FROM THE DIARY OF AUDREY CAMHERST

29 Graminis

Dear Lord Gleinleigh: if you are reading this, I congratulate you on your determination. It can’t have been easy, finding someone both capable of reading Talungri and unethical enough to do so in my private diary. Unethical people are easy to come by, it seems, but the former should pose a challenge for your spies going forward.

Cora, a spy! I can barely make myself write the words. Except it makes a hideous kind of sense, because now I know why Gleinleigh so unexpectedly suggested bringing Kudshayn here; he knew I was thinking about it, because I said as much in a letter to Papa, and Cora read that letter. And then it turns around and stops making sense again, because Gleinleigh is a Calderite, and why would one of them pretend to be in favour of such a thing? I can’t convince myself he was really in favour of it—that he is somehow reformed of his old ways—not when he’s been seen with Mrs. Kefford, not when Aaron Mornett was here, not when he has his ward reading my post in secret.
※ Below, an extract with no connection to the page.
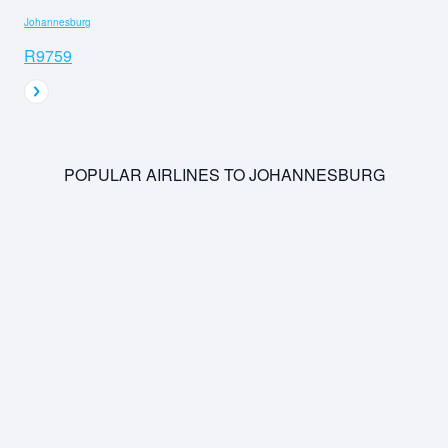
Johannesburg
R9759
POPULAR AIRLINES TO JOHANNESBURG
I might never have known if I hadn’t noticed it was taking Cora far too long to return to the library. I’ve been keeping a list of other texts I’d like to consult in my large blue notebook, and I forgot to bring it downstairs today, so I asked Cora to go fetch it while Kudshayn and I tried to extract a few more readable signs from the damaged part of the next tablet. Then he got hot enough that his breathing started to get difficult, so he went down into the cellar, and then I realized Cora hadn’t come back yet. I assumed Mrs. Hilleck must have buttonholed her for some question of household management, so I went upstairs to fetch the notebook myself.

And found Cora standing in the middle of my room, reading this diary.